--- INFORMATION SHOWN Enclosed Below ---

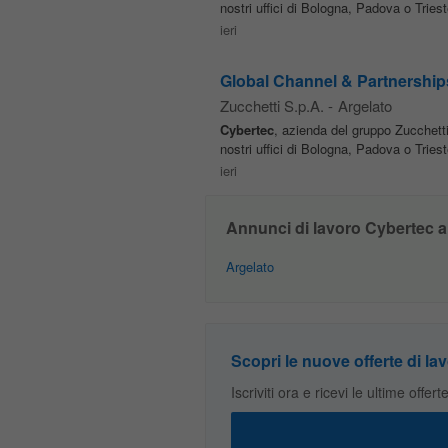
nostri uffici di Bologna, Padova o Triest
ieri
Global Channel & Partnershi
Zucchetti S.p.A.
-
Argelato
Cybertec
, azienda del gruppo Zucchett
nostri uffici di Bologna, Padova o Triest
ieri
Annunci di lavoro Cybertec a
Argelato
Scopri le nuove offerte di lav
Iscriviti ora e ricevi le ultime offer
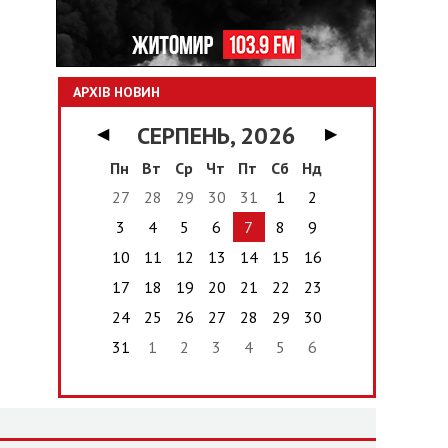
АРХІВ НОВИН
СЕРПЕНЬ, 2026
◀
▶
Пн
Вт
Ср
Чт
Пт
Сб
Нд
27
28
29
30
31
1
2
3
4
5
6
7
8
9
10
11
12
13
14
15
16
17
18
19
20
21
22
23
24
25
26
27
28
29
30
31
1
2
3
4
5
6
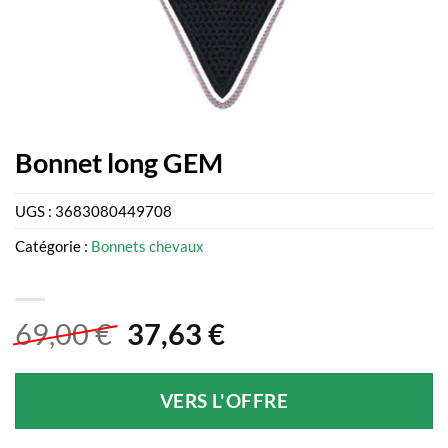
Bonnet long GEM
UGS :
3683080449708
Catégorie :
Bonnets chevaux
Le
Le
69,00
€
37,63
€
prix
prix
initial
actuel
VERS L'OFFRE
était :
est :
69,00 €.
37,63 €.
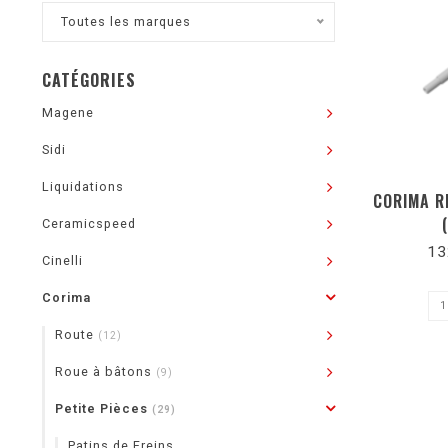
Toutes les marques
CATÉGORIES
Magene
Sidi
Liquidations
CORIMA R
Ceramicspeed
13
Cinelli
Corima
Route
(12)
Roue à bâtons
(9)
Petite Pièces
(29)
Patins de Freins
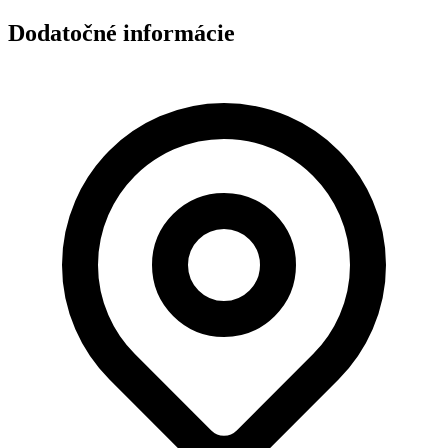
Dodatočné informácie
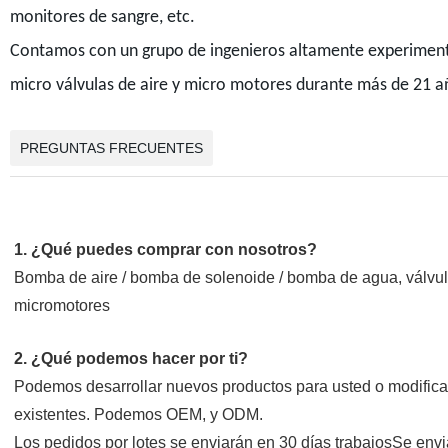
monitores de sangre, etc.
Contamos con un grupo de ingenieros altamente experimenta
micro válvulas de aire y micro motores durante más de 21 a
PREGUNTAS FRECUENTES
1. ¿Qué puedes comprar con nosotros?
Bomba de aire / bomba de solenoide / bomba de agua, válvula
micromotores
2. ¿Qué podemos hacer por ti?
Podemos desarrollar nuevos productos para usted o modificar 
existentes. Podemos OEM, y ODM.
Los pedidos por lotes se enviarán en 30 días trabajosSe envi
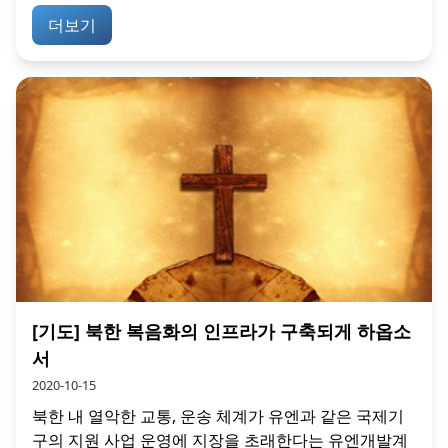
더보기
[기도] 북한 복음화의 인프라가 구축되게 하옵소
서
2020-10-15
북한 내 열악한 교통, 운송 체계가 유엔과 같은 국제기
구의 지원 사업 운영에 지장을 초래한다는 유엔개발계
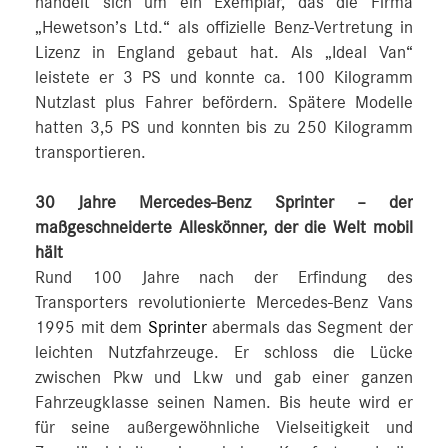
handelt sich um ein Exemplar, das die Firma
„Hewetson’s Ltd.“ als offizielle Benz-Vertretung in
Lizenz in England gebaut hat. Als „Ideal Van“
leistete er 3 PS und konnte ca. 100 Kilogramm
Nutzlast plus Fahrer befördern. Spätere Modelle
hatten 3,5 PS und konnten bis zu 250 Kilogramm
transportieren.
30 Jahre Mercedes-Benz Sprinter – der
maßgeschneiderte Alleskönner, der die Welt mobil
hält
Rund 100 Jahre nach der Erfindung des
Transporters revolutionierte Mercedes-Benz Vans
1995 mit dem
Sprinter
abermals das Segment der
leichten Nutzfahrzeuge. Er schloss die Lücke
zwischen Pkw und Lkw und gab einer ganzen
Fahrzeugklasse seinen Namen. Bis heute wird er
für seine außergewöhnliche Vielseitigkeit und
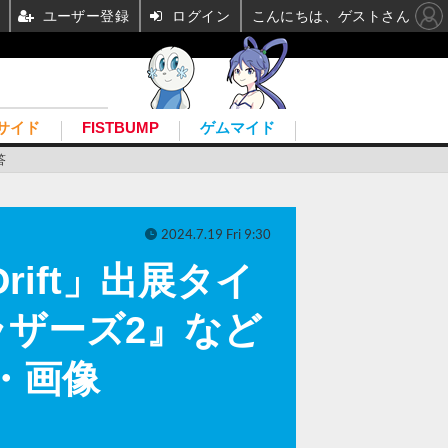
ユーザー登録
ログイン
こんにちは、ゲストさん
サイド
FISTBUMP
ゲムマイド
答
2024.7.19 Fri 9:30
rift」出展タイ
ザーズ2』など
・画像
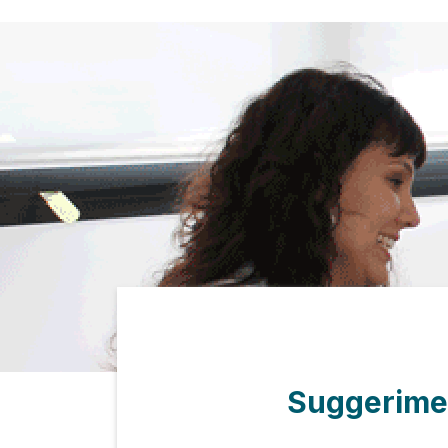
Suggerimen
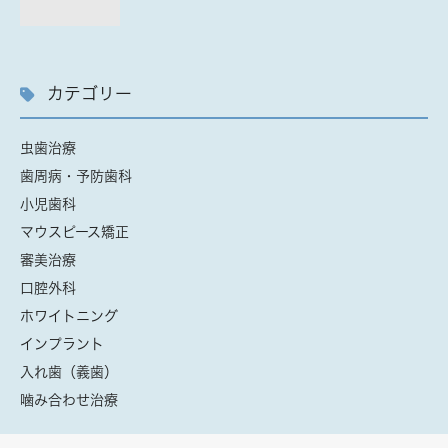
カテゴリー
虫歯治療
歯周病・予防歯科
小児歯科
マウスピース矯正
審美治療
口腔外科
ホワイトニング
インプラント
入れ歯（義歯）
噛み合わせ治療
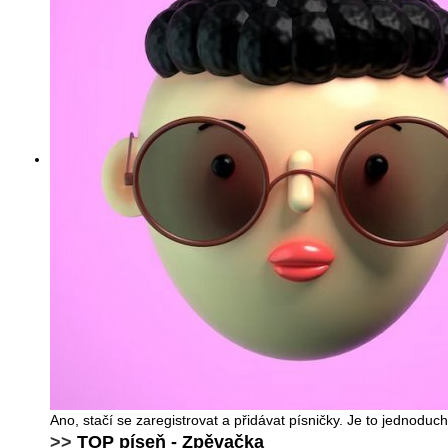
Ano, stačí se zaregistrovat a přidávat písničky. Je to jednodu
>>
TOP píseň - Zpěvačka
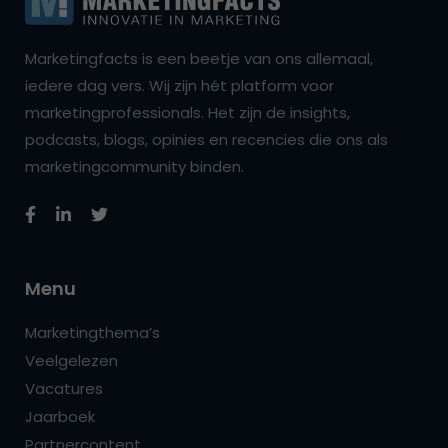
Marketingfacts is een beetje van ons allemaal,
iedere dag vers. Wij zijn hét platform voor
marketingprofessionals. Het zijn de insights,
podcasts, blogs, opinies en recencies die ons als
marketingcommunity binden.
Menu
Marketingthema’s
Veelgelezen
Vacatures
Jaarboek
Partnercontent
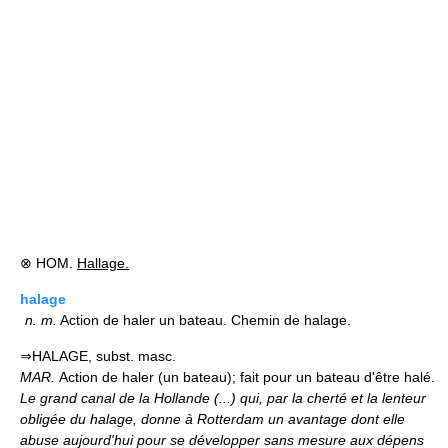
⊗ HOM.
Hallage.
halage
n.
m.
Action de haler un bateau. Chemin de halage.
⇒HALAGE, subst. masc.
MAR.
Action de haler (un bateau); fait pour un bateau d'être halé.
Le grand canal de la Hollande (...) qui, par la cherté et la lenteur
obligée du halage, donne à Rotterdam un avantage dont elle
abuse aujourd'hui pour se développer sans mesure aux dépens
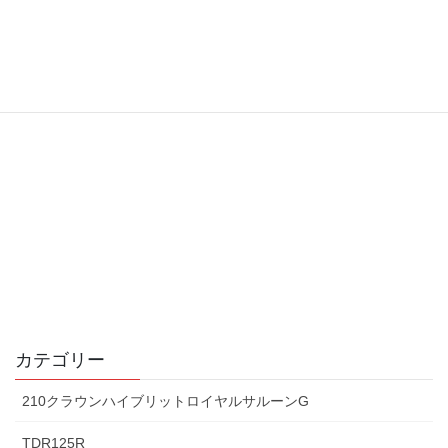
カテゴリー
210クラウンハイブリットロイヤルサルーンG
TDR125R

--- End of Enclosed INFORMATION SHOWN ---

Although the records contain pictures, transcribe only their text, exactly as written.

*RESULT OF THE EXERCISE*:
nostri uffici di Bologna, Padova o Triest
ieri
Global Channel & Partnershi
Zucchetti S.p.A.
-
Argelato
Cybertec
, azienda del gruppo Zucchett
nostri uffici di Bologna, Padova o Triest
ieri
Annunci di lavoro Cybertec a
Argelato
Scopri le nuove offerte di lav
Iscriviti ora e ricevi le ultime offer
АРХІВ НОВИН
СЕРПЕНЬ, 2026
◀
▶
Пн
Вт
Ср
Чт
Пт
Сб
Нд
27
28
29
30
31
1
2
3
4
5
6
7
8
9
10
11
12
13
14
15
16
17
18
19
20
21
22
23
24
25
26
27
28
29
30
31
1
2
3
4
5
6
Bonnet long GEM
UGS :
3683080449708
Catégorie :
Bonnets chevaux
Le
Le
69,00
€
37,63
€
prix
prix
initial
actuel
VERS L'OFFRE
était :
est :
69,00 €.
37,63 €.
Toutes les marques
CATÉGORIES
Magene
Sidi
Liquidations
CORIMA R
Ceramicspeed
13
Cinelli
Corima
Route
(12)
Roue à bâtons
(9)
Petite Pièces
(29)
Patins de Freins
Dodatočné informácie
monitores de sangre, etc.
Contamos con un grupo de ingenieros altamente experimenta
micro válvulas de aire y micro motores durante más de 21 a
PREGUNTAS FRECUENTES
1. ¿Qué puedes comprar con nosotros?
Bomba de aire / bomba de solenoide / bomba de agua, válvula
micromotores
2. ¿Qué podemos hacer por ti?
Podemos desarrollar nuevos productos para usted o modificar 
existentes. Podemos OEM, y ODM.
Los pedidos por lotes se enviarán en 30 días trabajosSe envi
더보기
[기도] 북한 복음화의 인프라가 구축되게 하옵소
서
2020-10-15
북한 내 열악한 교통, 운송 체계가 유엔과 같은 국제기
구의 지원 사업 운영에 지장을 초래한다는 유엔개발계
handelt sich um ein Exemplar, das die Firma
„Hewetson’s Ltd.“ als offizielle Benz-Vertretung in
Lizenz in England gebaut hat. Als „Ideal Van“
leistete er 3 PS und konnte ca. 100 Kilogramm
Nutzlast plus Fahrer befördern. Spätere Modelle
hatten 3,5 PS und konnten bis zu 250 Kilogramm
transportieren.
30 Jahre Mercedes-Benz Sprinter – der
maßgeschneiderte Alleskönner, der die Welt mobil
hält
Rund 100 Jahre nach der Erfindung des
Transporters revolutionierte Mercedes-Benz Vans
1995 mit dem
Sprinter
abermals das Segment der
leichten Nutzfahrzeuge. Er schloss die Lücke
zwischen Pkw und Lkw und gab einer ganzen
Fahrzeugklasse seinen Namen. Bis heute wird er
für seine außergewöhnliche Vielseitigkeit und
ユーザー登録
ログイン
こんにちは、ゲストさん
サイド
FISTBUMP
ゲムマイド
答
2024.7.19 Fri 9:30
rift」出展タイ
ザーズ2』など
・画像
Suggerimen
カテゴリー
虫歯治療
歯周病・予防歯科
小児歯科
マウスピース矯正
審美治療
口腔外科
ホワイトニング
インプラント
入れ歯（義歯）
噛み合わせ治療
Ano, stačí se zaregistrovat a přidávat písničky. Je to jednodu
>>
TOP píseň - Zpěvačka
Marketingfacts is een beetje van ons allemaal,
iedere dag vers. Wij zijn hét platform voor
marketingprofessionals. Het zijn de insights,
podcasts, blogs, opinies en recencies die ons als
marketingcommunity binden.
Menu
Marketingthema’s
Veelgelezen
Vacatures
Jaarboek
Partnercontent
⊗ HOM.
Hallage.
halage
n.
m.
Action de haler un bateau. Chemin de halage.
⇒HALAGE, subst. masc.
MAR.
Action de haler (un bateau); fait pour un bateau d'être halé.
Le grand canal de la Hollande (...) qui, par la cherté et la lenteur
obligée du halage, donne à Rotterdam un avantage dont elle
abuse aujourd'hui pour se développer sans mesure aux dépens
カテゴリー
210クラウンハイブリットロイヤルサルーンG
TDR125R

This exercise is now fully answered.